The degradation rate of benzo(a)pyrene (B(a)P), a 5-ring PAH compound, was significantly enhanced in fungal (Phanerochaete chrysosporium) enriched soil composting microcosm reactors over that observed in unamended soil systems. The maximum B(a)P removal rate was 1.1 {mu}g/g-soil-day with fungal inoculation compared to 0.24 {mu}g/g-soil-day without fungal inoculation for a silt loam Kidman soil. Mass balance considerations suggested that the enhanced removal of B(a)P resulted in the formation of bound contaminant carbon residues in soil. A maximum bound residue formation rate of 0.37 {mu}g/g-soil-day was estimated in fungal inoculated microcosms. This was significantly different from the zero rate under natural soil conditions. The observed B(a) mineralization rates were less affected by fungal activity than was B(a)P removal. Degradation of B(a)P resulted in humification (i.e. polymerization) of most of contaminant carbon rather than conversion to CO{sub 2}. The fraction of contaminant carbon that was humified compared to that which was mineralized was dependent on soil type.
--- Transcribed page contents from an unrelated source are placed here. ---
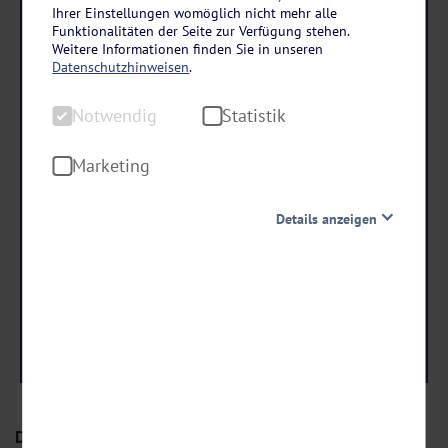
Donau-Klassik
Ihrer Einstellungen womöglich nicht mehr alle
Funktionalitäten der Seite zur Verfügung stehen.
DCS Amethyst 1 ab/an Passau
Weitere Informationen finden Sie in unseren
6 Tage • All Inclusive
Datenschutzhinweisen
.
- 100 € RABATT
Notwendig
Statistik
bei Buchung bis 15.08.26!
Marketing
Danach erhöhen sich die Preise.
Details anzeigen
789
,-
statt ab €
689 ,-
Notwendig
Diese Cookies sind für den Betrieb der Seite unbedingt
ab €
notwendig und ermöglichen beispielsweise
sicherheitsrelevante Funktionalitäten. Außerdem
Termine & Preise
können wir mit dieser Art von Cookies ebenfalls
erkennen, ob Sie in Ihrem Profil eingeloggt bleiben
möchten, um Ihnen unsere Dienste bei einem erneuten
Besuch unserer Seite schneller zur Verfügung zu stellen.
Statistik
Donau-Klassik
A multi-compartment structural activity model has been developed to illustrate the overall degradation of B(a)P during soil composting.

Authors:

Qiu, Xiujin; McFarland, M J ^[1]

Utah State Univ., Logan (United States)

OSTI Identifier:: 5598541

Resource Type:: Journal Article

Journal Name:: Hazardous Waste and Hazardous Materials; (United States)

Additional Journal Information:: Journal Volume: 8:2; Journal ID: ISSN 0882-5696

Country of Publication:: United States

Language:: English

Subject:: 63 RADIATION, THERMAL, AND OTHER ENVIRON. POLLUTANT EFFECTS ON LIVING ORGS. AND BIOL. MAT.; 54 ENVIRONMENTAL SCIENCES; BENZOPYRENE; BIODEGRADATION; BIOLOGICAL MODELS; COMPOSTING; HUMUS; LAND POLLUTION CONTROL; LAND RECLAMATION; LOAM; MICROCOSMS; MINERALIZATION; PHANEROCHAETE; AROMATICS; CHEMICAL REACTIONS; CONDENSED AROMATICS; CONTROL; DECOMPOSITION; EUMYCOTA; FUNGI; HYDROCARBONS; MANAGEMENT; ORGANIC COMPOUNDS; PLANTS; POLLUTION CONTROL; PROCESSING; SOILS; WASTE MANAGEMENT; WASTE PROCESSING; 560300* - Chemicals Metabolism & Toxicology; 540250 - Environment, Terrestrial- Site Resource & Use Studies- (1990-)

Citation Formats


                    Qiu, Xiujin, and McFarland, M J. Bound residue formation in PAH contaminated soil composting using Phanerochaete chrysosporium.  United States: N. p.,  
        Web.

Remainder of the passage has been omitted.